Texto publicado no Portal Opera Mundi em dezembro de 2011.
Qualquer pessoa que ousasse, ao fim do governo do democrata Bill Clinton, em janeiro de 2001, fazer uma previsão pessimista sobre o papel dos Estados Unidos no mundo, seria rebatido com uma sonora gargalhada. Na época, o país ainda colhia os frutos políticos e militares da vitória da Guerra Fria e do desmantelamento da União Soviética; conseguia impor a agenda neoliberal no Terceiro Mundo como uma condição obrigatória para o desenvolvimento; e contava com uma imagem positiva perante a opinião pública, que o moldava como a única superpotência existente e pronta para liderar a humanidade frente a um caminho sem retorno de progresso e prosperidade.

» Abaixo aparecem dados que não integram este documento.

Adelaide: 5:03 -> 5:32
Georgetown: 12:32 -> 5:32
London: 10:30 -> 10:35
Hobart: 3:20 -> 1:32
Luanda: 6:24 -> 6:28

Os ataques terroristas do 11 de Setembro mostraram as primeiras fissuras desse cenário utópico. Dez anos já passaram, o que seria tempo suficiente para que a pujança norte-americana voltasse a se restabelecer sem maiores dificuldades. Mas a crise de 2008 eclodiu e nem o grande surto de esperança causado pela chegada de Barack Obama ao poder conseguiu desfazer um cenário de pessimismo, desemprego, aumento da pobreza, endividamento, conservadorismo exacerbado, instabilidade política e radicalização ideológica. Além de ver o modelo neoliberal questionado por todos os lados e observar o crescimento exponencial da China para tornar-se, em médio prazo, uma potência econômica, política e militar de mesmo ou maior porte.

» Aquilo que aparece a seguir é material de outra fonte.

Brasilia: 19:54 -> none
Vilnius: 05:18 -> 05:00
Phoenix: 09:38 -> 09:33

É sob esse quadro que o advogado Durval de Noronha Goyos reúne uma série de artigos entre 2009 e 2011, publicados especialmente no Jornal do Brasil e no site Última Instância – e republicados em mais de vinte veículos –, no livro O Crepúsculo do Império e a Aurora da China (Editora Observador Legal, 272 págs.). Primeiro brasileiro – e latino – abrir um escritório de representação comercial na China, ele acompanha de perto a ascensão do dragão chinês desde quando assessorou o ingresso do país asiático na OMC (Organização Mundial do Comércio).

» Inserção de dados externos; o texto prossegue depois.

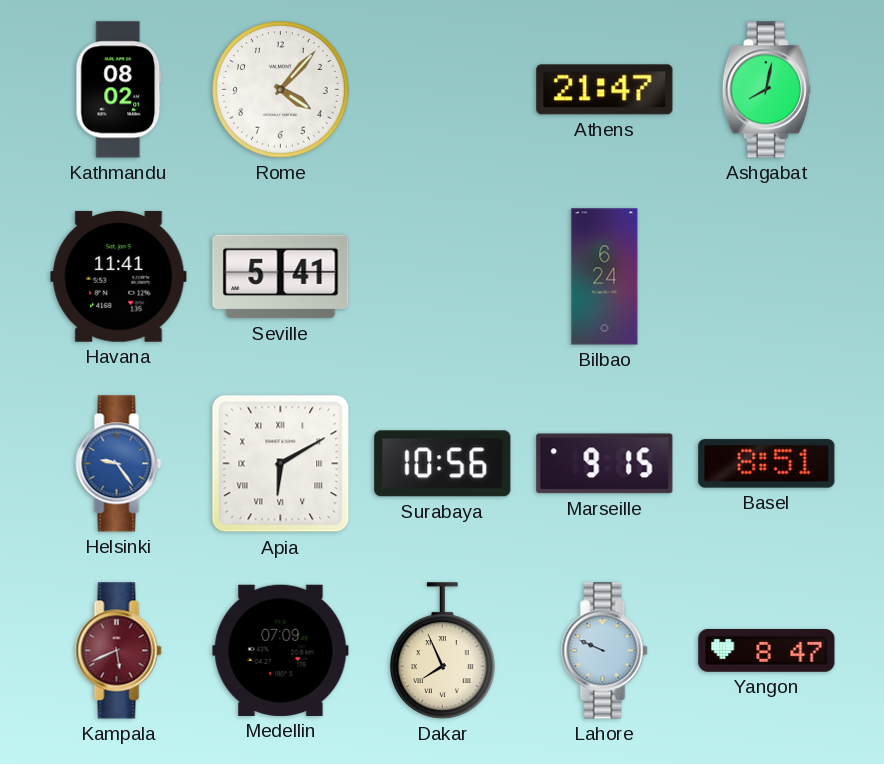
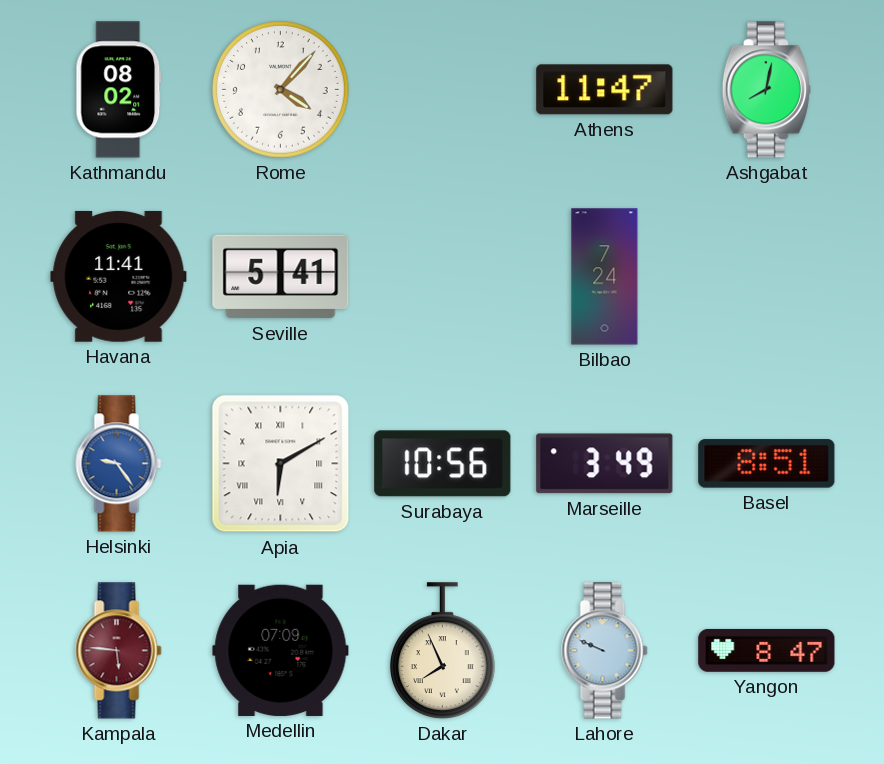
Athens: 21:47 -> 11:47
Bilbao: 6:24 -> 7:24
Marseille: 9:15 -> 3:49
Kampala: 5:41 -> 5:46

Na primeira parte do livro, Noronha destrincha a crise vivida pelos EUA logo após a explosão da bolha hipotecária ao fim de 2008, que acabou por se espalhou um todo o mundo. Para ele, o declínio dos EUA se deve em parte ao seu modelo econômico idealizado no capital financeiro, outrora responsável pelo protagonismo do país.
Noronha defende a substituição do dólar por uma nova moeda de reserva internacional e um modelo econômico global sólido, distante do domínio dos mercados e baseada na economia real. Também critica veemente os excessivos gastos norte-americanos com despesas militares.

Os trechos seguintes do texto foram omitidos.